How to Assess Your Leadership Style
The following assessment gives you a good idea of your strengths as a leader. Knowing your leadership style may help you understand why you lead the way you do, whether changing your style will be easy, and what kind of people you need to hire to compensate for some areas of weakness.
On a scale of 1 to 5, with 1 being never and 5 being always, rate yourself on the following statements:
I like power and control.
I listen to others, but I like to have the final word.
I am not an expert in all areas of my business.
I don’t care what others think; I do what is best for me.
I like shared decision-making.
I prefer control to be with my followers.
I like to recognize achievement.
Group members should create their own goals.
I do not trust my employees.
I like to encourage collaboration.
I allow group members to solve their own problems.
Employees do only what they’re told.
I want my business to run through teams.
I am not good at following up with employees.
I decide how to fix problems.
I like to help my employees grow and learn.
I give very little input because my employees know their jobs better than I do.
I don’t want to make time for employee input.

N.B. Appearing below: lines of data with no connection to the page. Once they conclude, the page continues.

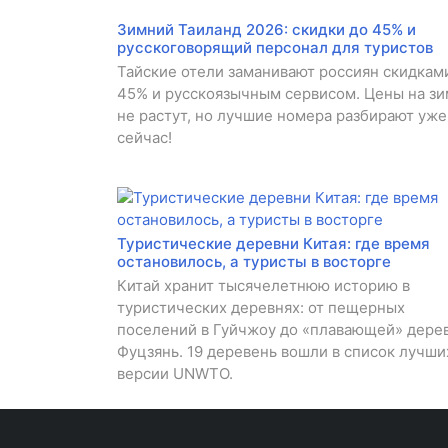
Зимний Таиланд 2026: скидки до 45% и
русскоговорящий персонал для туристов
Тайские отели заманивают россиян скидкам
45% и русскоязычным сервисом. Цены на зи
не растут, но лучшие номера разбирают уже
сейчас!
Туристические деревни Китая: где время
остановилось, а туристы в восторге
Китай хранит тысячелетнюю историю в
туристических деревнях: от пещерных
поселений в Гуйчжоу до «плавающей» дерев
Фуцзянь. 19 деревень вошли в список лучши
версии UNWTO.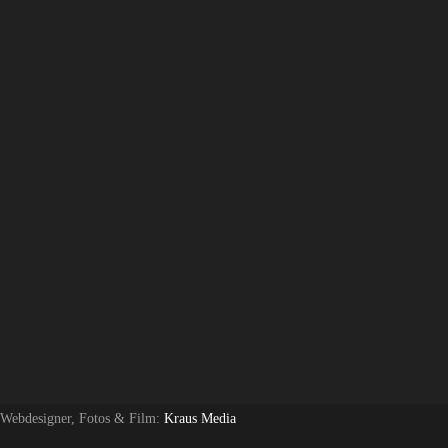
 Webdesigner, Fotos & Film:
Kraus Media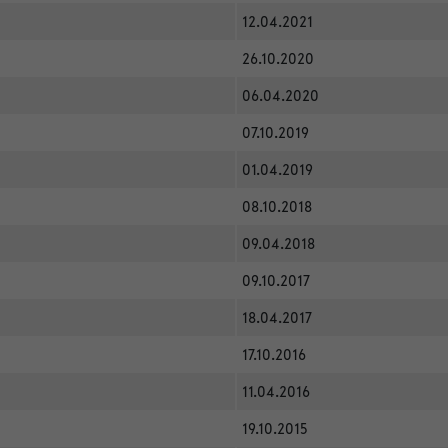
12.04.2021
26.10.2020
06.04.2020
07.10.2019
01.04.2019
08.10.2018
09.04.2018
09.10.2017
18.04.2017
17.10.2016
11.04.2016
19.10.2015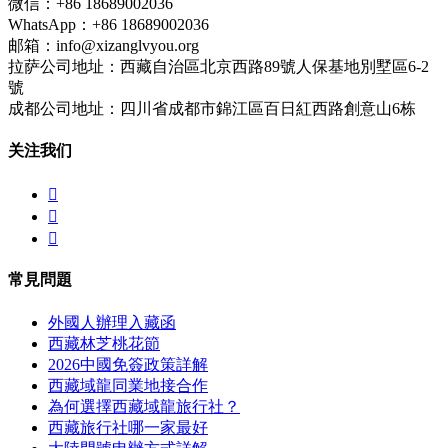
微信：+86 18689002036
WhatsApp：+86 18689002036
邮箱：info@xizanglvyou.org
拉萨公司地址：西藏自治區北京西路89號人保基地別墅區6-2
號
成都公司地址：四川省成都市錦江區百日紅西路創意山6栋
关注我们



常見問題
外國人辦理入藏函
西藏林芝桃花節
2026中國免簽政策詳解
西藏域龍同業地接合作
為何選擇西藏域龍旅行社？
西藏旅行社哪一家最好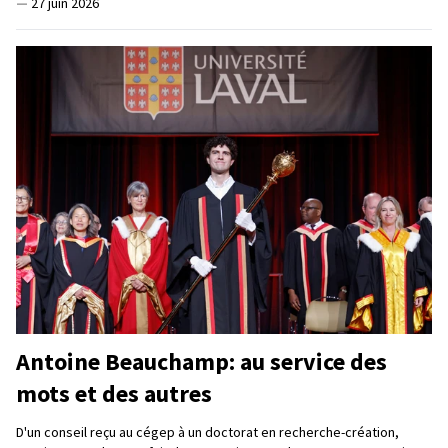
—
27 juin 2026
Antoine Beauchamp: au service des
mots et des autres
D'un conseil reçu au cégep à un doctorat en recherche-création,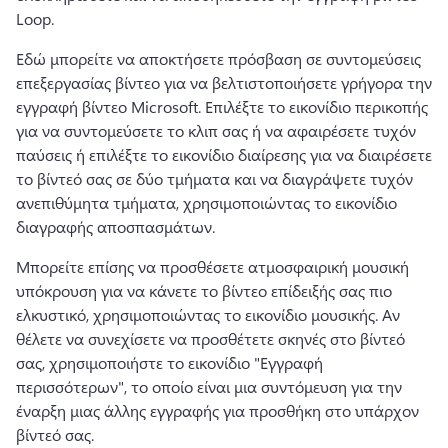
Loop. 
Εδώ μπορείτε να αποκτήσετε πρόσβαση σε συντομεύσεις 
επεξεργασίας βίντεο για να βελτιστοποιήσετε γρήγορα την 
εγγραφή βίντεο Microsoft. 
Επιλέξτε το εικονίδιο περικοπής 
για να συντομεύσετε το κλιπ σας ή να αφαιρέσετε τυχόν 
παύσεις ή επιλέξτε το εικονίδιο διαίρεσης για να διαιρέσετε 
το βίντεό σας σε δύο τμήματα και να διαγράψετε τυχόν 
ανεπιθύμητα τμήματα, χρησιμοποιώντας το εικονίδιο 
διαγραφής αποσπασμάτων. 
Μπορείτε επίσης να προσθέσετε ατμοσφαιρική μουσική 
υπόκρουση για να κάνετε το βίντεο επίδειξής σας πιο 
ελκυστικό, χρησιμοποιώντας το εικονίδιο μουσικής. 
Αν 
θέλετε να συνεχίσετε να προσθέτετε σκηνές στο βίντεό 
σας, χρησιμοποιήστε το εικονίδιο "Εγγραφή 
περισσότερων", το οποίο είναι μια συντόμευση για την 
έναρξη μιας άλλης εγγραφής για προσθήκη στο υπάρχον 
βίντεό σας. 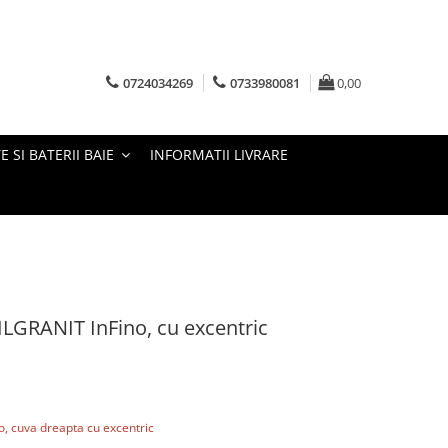
0724034269
0733980081
0,00
E SI BATERII BAIE
INFORMATII LIVRARE
GRANIT InFino, cu excentric
 cuva dreapta cu excentric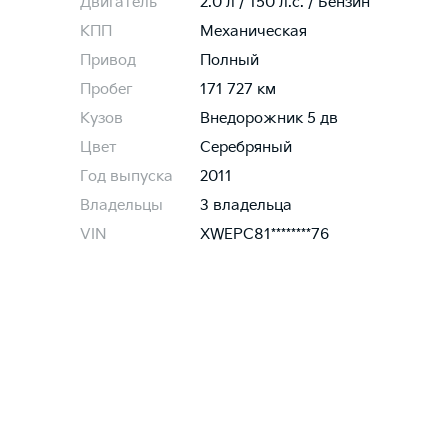
Двигатель
2.0 л / 150 л.c. / Бензин
КПП
Механическая
Привод
Полный
Пробег
171 727 км
Кузов
Внедорожник 5 дв
Цвет
Серебряный
Год выпуска
2011
Владельцы
3 владельца
VIN
XWEPC81********76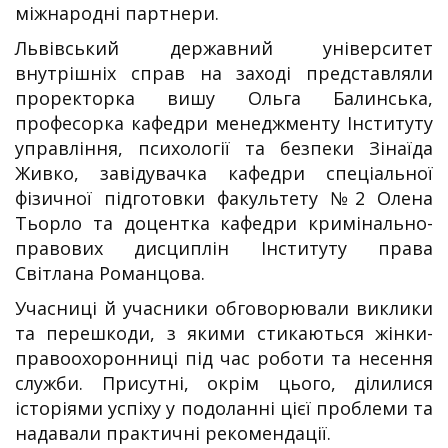
міжнародні партнери.
Львівський державний університет
внутрішніх справ на заході представляли
проректорка вишу Ольга Балинська,
професорка кафедри менеджменту Інституту
управління, психології та безпеки Зінаїда
Живко, завідувачка кафедри спеціальної
фізичної підготовки факультету №2 Олена
Тьорло та доцентка кафедри кримінально-
правових дисциплін Інституту права
Світлана Романцова.
Учасниці й учасники обговорювали виклики
та перешкоди, з якими стикаються жінки-
правоохоронниці під час роботи та несення
служби. Присутні, окрім цього, ділилися
історіями успіху у подоланні цієї проблеми та
надавали практичні рекомендації.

I like to hear the opinions of my employees.
Employees have the right to create their own objectives.
I like being in charge.
I want input from my employees.
I like my employees to make decisions on their own.
I tell my employees what to do, when to do it, and how to do it.
I want my employees to fulfill their potential.
I don’t want more authority than others in my organization.
Mistakes are not acceptable.
When things go wrong, I ask for advice from team members.
Power belongs to the entire organization.
Add up your scores for items 1, 4, 7, 10, 13, 16, 19, 22, 25, and 28. That sum is your authoritative total.
Authoritarian leaders know exactly what they want done, who is to do it, and when it should be completed. Although these leaders don’t offer much wiggle room, they often get the job done, and they make their expectations obvious. Authoritarian leaders do well in small organizations with untrained employees. Beware of failing to seek feedback or being dictatorial.
Add up your scores for items 2, 5, 8, 11, 14, 17, 20, 23, 26, and 29. This is your democratic total.
The democratic style encourages employees and stakeholders to participate in decision-making. With an experienced workforce, the democratic style can be a positive and motivational experience for all stakeholders. Because everyone is included in making decisions, the decision makers need to be knowledgeable about the business, the process, the product, and the vision statement. This can require more time to get things done.
Add up your scores for items 3, 6, 9, 12, 15, 18, 21, 24, 27, and 30. This is your delgative total.
Trust and confidence are hallmarks of the delegative leadership style, which is sometimes called laissez faire leadership because of its minimal interference in employees’ efforts. Under a delegative leader, employees have free rein to make decisions and get their jobs done. This style works very well with an educated and experienced workforce, especially with those who would like to become leaders themselves. Be careful using this style with employees who are insecure, afraid of making mistakes, or have difficulty communicating with others.
The leadership style with the highest total is the style you use most often. One high score with two low scores indicates a strong preference for that leadership style.